Using the listing below, report all lines holding the word "demokrácia".

[Opening Data in this exercise section]

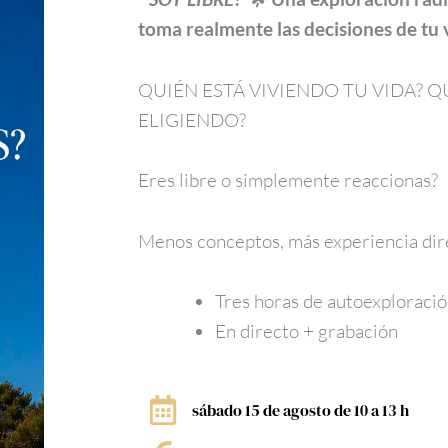
toma realmente las decisiones de tu 
QUIÉN ESTÁ VIVIENDO TU VIDA? Q
ELIGIENDO?
Eres libre o simplemente reaccionas?
Menos conceptos, más experiencia dir
Tres horas de autoexploraci
En directo + grabación
sábado 15 de agosto de 10 a 13 h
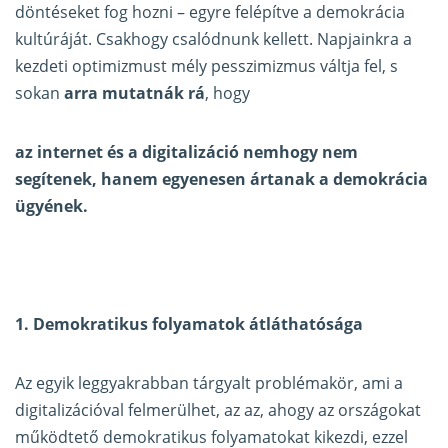
döntéseket fog hozni – egyre felépítve a demokrácia
kultúráját. Csakhogy csalódnunk kellett. Napjainkra a
kezdeti optimizmust mély pesszimizmus váltja fel, s
sokan
arra mutatnák rá
, hogy
az internet és a digitalizáció nemhogy nem
segítenek, hanem egyenesen ártanak a demokrácia
ügyének.
1. Demokratikus folyamatok átláthatósága
Az egyik leggyakrabban tárgyalt problémakör, ami a
digitalizációval felmerülhet, az az, ahogy az országokat
működtető demokratikus folyamatokat kikezdi, ezzel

[Closing Data in this exercise section]

* _Answer section_:
döntéseket fog hozni – egyre felépítve a demokrácia
segítenek, hanem egyenesen ártanak a demokrácia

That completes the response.